"It was thrilling! Strange, simple, primitive, crude in its faith perhaps, but such love and reverence for the dead contrasted only too painfully with the vandalism of our 'Christian' vultures (yclept Egyptologists), who rifle the graves of the old Egyptians for their jewels and mummy beads, and then leave their bones in tons to bleach on the bare sand—a condition that is sufficient of itself to account for Jacob's prayer, 'Bury me not, I pray thee, in the land of Egypt.'

"And so say all of us! But seriously, my dear Gordon, I quite expect to hear at the next stopping-place a story of how Ishmael recited the Fatihah and the walls of a prison fell down before him, and how he spoke to the dead and they replied."

III

"It has happened! I knew it would! I have seen it coming, and it has come—without any help from Black Zogal's crazy imagination, either. There was only one thing wanted to complete the faith of these people in Ishmael's 'divinity'—a miracle, and it has been performed!

"I suppose it really belongs to the order of things that happen according to natural law—magnetism, suggestion, God knows what—but my pen positively jibs at recording it, so surely will it seem as if I had copied it out of a Book I need not name.

"This afternoon our vast human tortoise was trudging along, and a halt was being called to enable stragglers to come up, when a funeral procession crossed our track on its way to a graveyard on the stony hillside opposite.

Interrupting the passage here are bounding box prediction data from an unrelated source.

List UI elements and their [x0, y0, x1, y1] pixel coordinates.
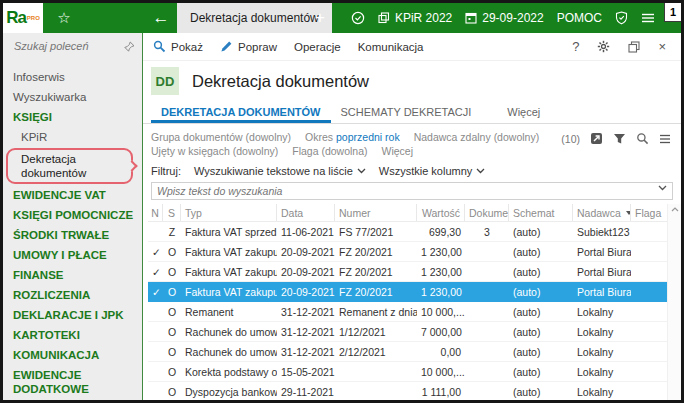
table-row[interactable]: ODyspozycja bankowa29-11-20211 111,00(au…	[148, 382, 667, 402]
filter-line-2: Ujęty w księgach (dowolny) Flaga (dowoln…	[151, 144, 673, 158]
help-menu[interactable]: POMOC	[557, 11, 602, 25]
cell-s: O	[163, 266, 181, 278]
cell-nadawca: Lokalny	[573, 306, 631, 318]
sidebar-item-umowy-i-płace[interactable]: UMOWY I PŁACE	[3, 245, 142, 265]
sidebar-item-księgi[interactable]: KSIĘGI	[3, 107, 142, 127]
gear-icon[interactable]	[597, 40, 610, 53]
tab-more[interactable]: Więcej	[497, 102, 550, 123]
operations-menu[interactable]: Operacje	[294, 41, 341, 53]
show-button[interactable]: Pokaż	[153, 40, 203, 53]
pin-icon[interactable]	[124, 41, 135, 52]
scroll-up-icon[interactable]	[671, 207, 679, 212]
cell-typ: Korekta podstawy o...	[181, 366, 277, 378]
filter-ujety-w-ksiegach[interactable]: Ujęty w księgach (dowolny)	[151, 144, 278, 158]
chevron-down-icon	[476, 168, 485, 174]
cell-data: 20-09-2021	[277, 286, 335, 298]
new-tab-button[interactable]: +	[306, 3, 334, 33]
list-tools: (10)	[561, 132, 671, 145]
sidebar-item-komunikacja[interactable]: KOMUNIKACJA	[3, 345, 142, 365]
list-menu-icon[interactable]	[659, 134, 671, 144]
filter-mode-dropdown[interactable]: Wyszukiwanie tekstowe na liście	[194, 165, 366, 177]
column-header-s[interactable]: S	[163, 204, 181, 221]
table-row[interactable]: ORachunek do umow...31-12-20211/12/20217…	[148, 322, 667, 342]
period-selector[interactable]: KPiR 2022	[378, 11, 452, 25]
filter-funnel-icon[interactable]	[613, 133, 626, 145]
sidebar-item-label: KARTOTEKI	[13, 329, 80, 341]
table-row[interactable]: ✓OFaktura VAT zakupu20-09-2021FZ 20/2021…	[148, 282, 667, 302]
filter-columns-dropdown[interactable]: Wszystkie kolumny	[379, 165, 486, 177]
close-icon[interactable]: ×	[658, 39, 666, 54]
filter-grupa-dokumentow[interactable]: Grupa dokumentów (dowolny)	[151, 130, 291, 144]
filter-more[interactable]: Więcej	[382, 144, 414, 158]
column-header-typ[interactable]: Typ	[181, 204, 277, 221]
sidebar-item-finanse[interactable]: FINANSE	[3, 265, 142, 285]
sidebar-item-label: ROZLICZENIA	[13, 289, 90, 301]
column-header-flaga[interactable]: Flaga	[631, 204, 667, 221]
column-header-schemat[interactable]: Schemat	[509, 204, 573, 221]
sidebar-search-input[interactable]	[12, 39, 124, 53]
sidebar-item-kartoteki[interactable]: KARTOTEKI	[3, 325, 142, 345]
cell-wartosc: 10 000,...	[417, 366, 465, 378]
view-tabs: DEKRETACJA DOKUMENTÓW SCHEMATY DEKRETACJ…	[143, 99, 681, 124]
sidebar-item-ewidencje-dodatkowe[interactable]: EWIDENCJE DODATKOWE	[3, 365, 142, 399]
column-header-label: Data	[281, 207, 303, 219]
search-expand-chevron-icon[interactable]	[658, 185, 667, 191]
filter-flaga[interactable]: Flaga (dowolna)	[292, 144, 367, 158]
page-title: Dekretacja dokumentów	[192, 72, 369, 91]
export-image-icon[interactable]	[590, 132, 603, 145]
column-header-nadawca[interactable]: Nadawca	[573, 204, 631, 221]
list-search-input[interactable]	[151, 182, 673, 200]
back-arrow-icon[interactable]: ←	[148, 3, 174, 33]
table-row[interactable]: ✓OFaktura VAT zakupu20-09-2021FZ 20/2021…	[148, 242, 667, 262]
restore-window-icon[interactable]	[628, 41, 640, 53]
app-logo[interactable]: RaPRO	[3, 3, 43, 33]
period-label: KPiR 2022	[395, 11, 452, 25]
hamburger-menu-icon[interactable]	[641, 12, 655, 24]
sidebar-item-kpir[interactable]: KPiR	[3, 127, 142, 147]
communication-menu[interactable]: Komunikacja	[358, 41, 424, 53]
filter-okres[interactable]: Okres poprzedni rok	[305, 130, 400, 144]
sidebar-item-środki-trwałe[interactable]: ŚRODKI TRWAŁE	[3, 225, 142, 245]
column-header-n[interactable]: N	[148, 204, 163, 221]
column-header-wartosc[interactable]: Wartość	[417, 204, 465, 221]
notification-badge[interactable]: 1	[664, 3, 681, 22]
table-row[interactable]: ORachunek do umow...31-12-20212/12/20210…	[148, 342, 667, 362]
document-tab-label: Dekretacja dokumentów	[190, 11, 319, 25]
sidebar-item-label: EWIDENCJE DODATKOWE	[13, 369, 89, 395]
filter-nadawca-zdalny[interactable]: Nadawca zdalny (dowolny)	[414, 130, 540, 144]
sidebar-item-księgi-pomocnicze[interactable]: KSIĘGI POMOCNICZE	[3, 205, 142, 225]
table-row[interactable]: ZFaktura VAT sprzed...11-06-2021FS 77/20…	[148, 222, 667, 242]
tab-dekretacja-dokumentow[interactable]: DEKRETACJA DOKUMENTÓW	[151, 102, 331, 123]
shield-icon[interactable]	[615, 11, 628, 25]
sidebar-item-ewidencje-vat[interactable]: EWIDENCJE VAT	[3, 185, 142, 205]
column-header-label: S	[168, 207, 175, 219]
search-icon[interactable]	[636, 132, 649, 145]
column-header-label: Nadawca	[577, 207, 621, 219]
sidebar-item-deklaracje-i-jpk[interactable]: DEKLARACJE I JPK	[3, 305, 142, 325]
sidebar-search[interactable]	[3, 33, 142, 59]
vertical-scrollbar[interactable]	[667, 204, 681, 400]
top-status-cluster: KPiR 2022 29-09-2022 POMOC	[351, 3, 655, 33]
table-row[interactable]: ORemanent31-12-2021Remanent z dnia 31...…	[148, 302, 667, 322]
column-header-data[interactable]: Data	[277, 204, 335, 221]
table-body: ZFaktura VAT sprzed...11-06-2021FS 77/20…	[148, 222, 667, 402]
cell-schemat: (auto)	[509, 226, 573, 238]
edit-button[interactable]: Popraw	[220, 40, 277, 53]
favorites-star-icon[interactable]: ☆	[53, 3, 75, 33]
table-row[interactable]: OKorekta podstawy o...15-05-202110 000,.…	[148, 362, 667, 382]
help-icon[interactable]: ?	[572, 39, 579, 54]
cell-nadawca: Portal Biura	[573, 246, 631, 258]
column-header-numer[interactable]: Numer	[335, 204, 417, 221]
date-selector[interactable]: 29-09-2022	[465, 11, 543, 25]
tab-schematy-dekretacji[interactable]: SCHEMATY DEKRETACJI	[331, 102, 482, 123]
sidebar-item-rozliczenia[interactable]: ROZLICZENIA	[3, 285, 142, 305]
table-row[interactable]: ✓OFaktura VAT zakupu20-09-2021FZ 20/2021…	[148, 262, 667, 282]
sidebar-item-infoserwis[interactable]: Infoserwis	[3, 67, 142, 87]
window-controls: ? ×	[572, 39, 671, 54]
sidebar-item-dekretacja-dokumentów[interactable]: Dekretacja dokumentów	[3, 147, 142, 185]
column-header-dokume[interactable]: Dokume...	[465, 204, 509, 221]
sidebar-item-wyszukiwarka[interactable]: Wyszukiwarka	[3, 87, 142, 107]
sync-check-icon[interactable]	[351, 11, 365, 25]
page-header: DD Dekretacja dokumentów	[143, 61, 681, 99]
cell-schemat: (auto)	[509, 306, 573, 318]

"The Sheikh of a neighbouring village had lost his only child, a girl twelve years of age, and behind the blind men chanting the Koran, the hired mourners with their plaintive wail and the body on a bare board, the old father walked in his trouble, rending his garments and tearing off his turban.

"It was a pitiful sight; and when the mourners came up to Ishmael and told him the Sheikh was a God-fearing man who had not deserved this sorrow, I could see that he was deeply moved, for he called on the procession to stop, and making his camel kneel, he got down and tried to comfort the old man, saying, 'May the name of God be upon thee!'

"Then thinking, as it seemed to me, to show sympathy with the poor father, he stepped up to the bier and took the little brown hand which, with its silver ring and bracelet, hung over the board, and held it for a few moments while he asked when the child had died and what she had died of, and he was told she had died this morning, and the sun had killed her.

"All at once I saw Ishmael's hand tremble and a strange contraction pass over his face, and at the next moment, in a quivering voice, he called on the bearers to put down the bier. They did so, and at his bidding they uncovered the body, and I saw the face. It was the face of the dead! Yes, the dead, as lifeless and as beautiful as a face of bronze.